Tuesday, December 3, 2024

Hawkeye Community College's revolutionary program makes difference in construction landscape

Construction

WATERLOO — Building science is the future of the construction industry.

And you can study energy efficient housing by enrolling in Hawkeye Community College’s sustainable construction and design program to help build “net-zero energy homes” from start to finish.

In two years you can earn an Associate’s of Applied Science Degree in sustainable construction and design.

“The guys who dig the holes and pour the footings will put the last piece of trim on after starting from nothing but grass,” said Ben Strickert, an instructor from Jesup.

“Net-zero” or “high performing” houses entail a renewable energy system that offsets most or all the home’s annual energy use,

“The only way to get to net zero is to have some sort of alternative energy,” said Craig Clark, an instructor from La Porte City. “That’s typically solar in our area. We can’t really have a wind turbine out here.”

In addition to solar panels, which students help install, the program promotes the use of insulated concrete forms — nicknamed “styrofoam blocks” — that contribute to the larger mission of establishing air tightness.

“Instead of just wood frame in a house, ICF makes it really air tight because we don’t have all these seams in the plywood, and then thermal mass plays into it,” Strickert said. “The thermal mass of the concrete that the house is built out of – clear up to the roof line from the footings down to the hole – is like a big battery. Once you warm that mass up, it holds that temperature for a lot longer period of time. That’s one of our big teachings.”

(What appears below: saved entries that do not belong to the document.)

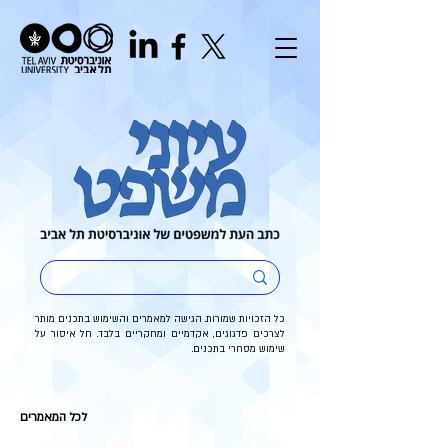
כל הזכויות שמורות. הגישה למאמרים והשימוש בתכנים מותר
לצרכים פדגוגים, אקדמיים ומחקריים בלבד. חל איסור על
שימוש מסחרי בתכנים.
לכל המאמרים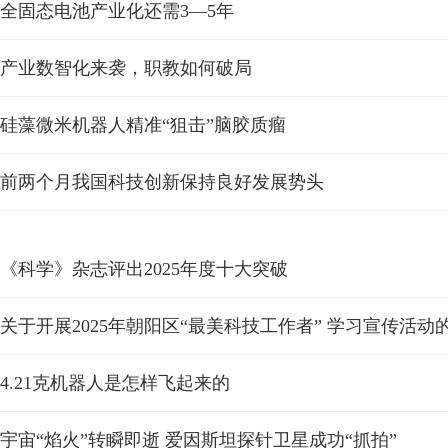
全固态电池产业化还需3—5年
产业数智化来袭，职教如何破局
硅藻微米机器人精准“狙击”脑胶质瘤
前两个月我国科技创新保持良好发展势头
《科学》杂志评出2025年度十大突破
关于开展2025年朝阳区“最美科技工作者” 学习宣传活动
4.21克机器人是怎样飞起来的
宇宙“焰火”转瞬即逝 爱因斯坦探针卫星成功“抓拍”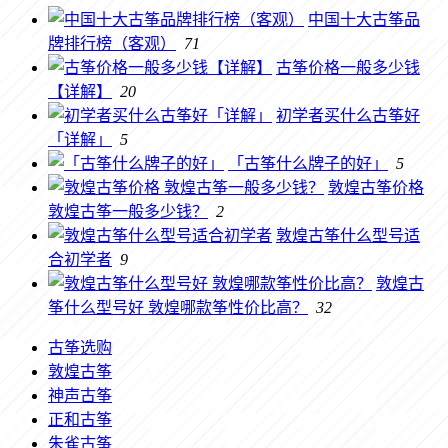
中国十大古筝品
牌排行榜（客观）
71
古筝价格一般多少钱
【详解】
20
初学者买什么古筝好
「详解」
5
「古筝什么牌子的好」
5
敦煌古筝价格
敦煌古筝一般多少钱？
2
敦煌古筝什么型号适
合初学者
9
敦煌古
筝什么型号好 敦煌哪款筝性价比高？
32
古筝选购
敦煌古筝
神声古筝
正和古筝
朱雀古筝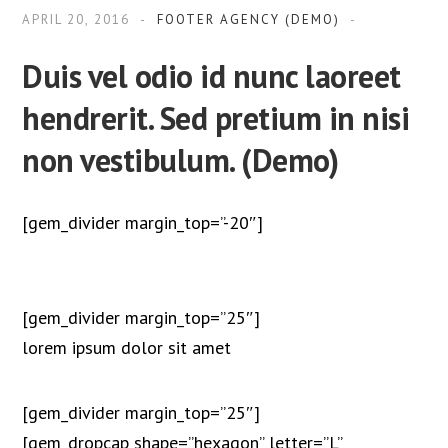
APRIL 20, 2016
FOOTER AGENCY (DEMO)
Duis vel odio id nunc laoreet
hendrerit. Sed pretium in nisi
non vestibulum. (Demo)
[gem_divider margin_top=”-20″]
[gem_divider margin_top=”25″]
lorem ipsum
dolor sit amet
[gem_divider margin_top=”25″]
[gem_dropcap shape=”hexagon” letter=”L”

The sustainable construction and design program was established a decade ago and has evolved. It’s a first of its kind in the area.

The program started with less than 10 students and has doubled in size. It’s always had hands-on training, but not always home construction like it offers today.

Chris Woods of Fairbank was part of that first cohort in 2013, graduating in 2015. Since then he has worked at his family’s construction business.

If the program had not been added, the Wapsie Valley High School graduate would have studied civil engineering, the only program related to construction at the time.

He’d learned a lot from his father about building science, but was able to take his skills to new heights through the sustainable construction and design program.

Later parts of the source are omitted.